A landmark ruling on the issue of abortion was made by the United States Supreme Court in 1973. This decision was made in the case of Roe vs. Wade where a woman’s right to make her own medical decisions was recognized by the Supreme Court as being covered by the constitution under the provisions of ‘right to privacy’. The Supreme Court acknowledged the decision by a woman to have an abortion as a right included in an individual’s ‘right to privacy’. Be that as it may, and despite this strong decision by the Supreme Court, the Court also ruled that State laws put in place to regulate the matter of abortion if properly checked can be constitutional and significant enough to be applied within the State. The negotiating power that anti-abortion group wield and which they use to constantly urge Congress and State legislators to impose regulations on the practices of abortion is thus derived from this lee-way provided by the Supreme Court decision. Supporters of abortion rights on the other hand feel that this room for negotiation provided for by the Supreme Court’s decision, good as it may be, has often been used to undercut the reproductive freedom of women by the anti-abortion camp who are always encouraging the imposition of regulations against abortion practices.

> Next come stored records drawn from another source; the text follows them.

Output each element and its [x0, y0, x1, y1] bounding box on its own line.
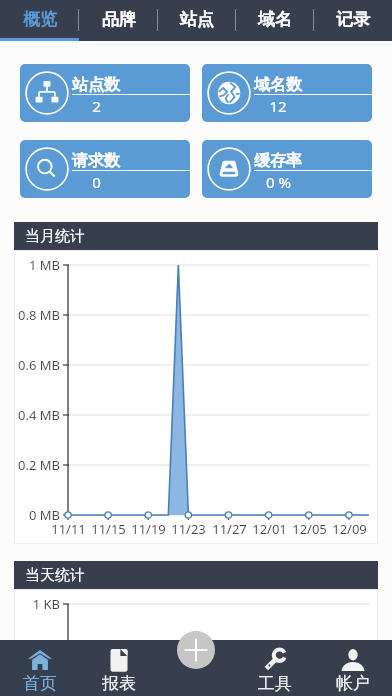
staticText: 首页	[23, 673, 57, 694]
staticText: 12/09	[332, 520, 367, 538]
staticText: 报表	[102, 673, 136, 694]
button[interactable]: 帐户	[314, 640, 392, 696]
button[interactable]: 域名数	[202, 64, 372, 122]
staticText: 12/01	[252, 520, 287, 538]
button[interactable]: 站点数	[20, 64, 190, 122]
staticText: 缓存率	[254, 151, 302, 171]
staticText: 11/19	[131, 520, 166, 538]
staticText: 12	[269, 96, 287, 116]
button[interactable]: 缓存率	[202, 140, 372, 198]
button[interactable]: 站点	[158, 0, 236, 41]
staticText: 记录	[336, 9, 370, 30]
staticText: 2	[92, 96, 101, 116]
button[interactable]: 首页	[0, 640, 79, 696]
button[interactable]: 工具	[236, 640, 314, 696]
button[interactable]: 记录	[314, 0, 392, 41]
staticText: 概览	[23, 9, 57, 30]
staticText: 域名	[258, 9, 292, 30]
staticText: 0.6 MB	[18, 356, 60, 374]
button[interactable]: Add	[177, 631, 215, 669]
staticText: 1 MB	[28, 256, 60, 274]
staticText: 当月统计	[25, 227, 85, 246]
staticText: 11/15	[91, 520, 126, 538]
staticText: 0 %	[266, 172, 291, 192]
staticText: 帐户	[336, 673, 370, 694]
button[interactable]: 请求数	[20, 140, 190, 198]
staticText: 11/11	[51, 520, 86, 538]
staticText: 1 KB	[32, 595, 60, 613]
staticText: 0.2 MB	[18, 456, 60, 474]
staticText: 0.8 MB	[18, 306, 60, 324]
staticText: 域名数	[254, 75, 302, 95]
button[interactable]: 品牌	[79, 0, 158, 41]
button[interactable]: 概览	[0, 0, 79, 41]
staticText: 11/23	[171, 520, 206, 538]
staticText: 0	[92, 172, 101, 192]
staticText: 品牌	[102, 9, 136, 30]
staticText: 当天统计	[25, 566, 85, 585]
staticText: 12/05	[292, 520, 327, 538]
staticText: 站点数	[72, 75, 120, 95]
staticText: 工具	[258, 673, 292, 694]
staticText: 请求数	[72, 151, 120, 171]
button[interactable]: 报表	[79, 640, 158, 696]
staticText: 站点	[180, 9, 214, 30]
staticText: 0 MB	[28, 506, 60, 524]
staticText: 0.4 MB	[18, 406, 60, 424]
staticText: 11/27	[212, 520, 247, 538]
button[interactable]: 域名	[236, 0, 314, 41]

The reason I chose the Roe v. Wade case for this research and ethical analysis is because I have always wondered about the ethics of human embryo destruction and whether or not women and especially teenage girls should have access to abortion care. As I began my research I chanced upon an article by Charles Clark within which staggering statistics on the issue of abortion in America are neatly presented. According to Clark, in America, every single year sees more than a million girls aged 20 years and below become pregnant. In my opinion, this number is large enough and provides explicit evidence to the necessity of abortion care and the need for improved access of this type of care for young women who find themselves in the predicament that is unplanned pregnancies. This research paper explores the Roe vs. Wade case and its central matter of Abortion and its links to the closely related issues of Birth Control and Embryonic Stem Cell Research in the United States of America.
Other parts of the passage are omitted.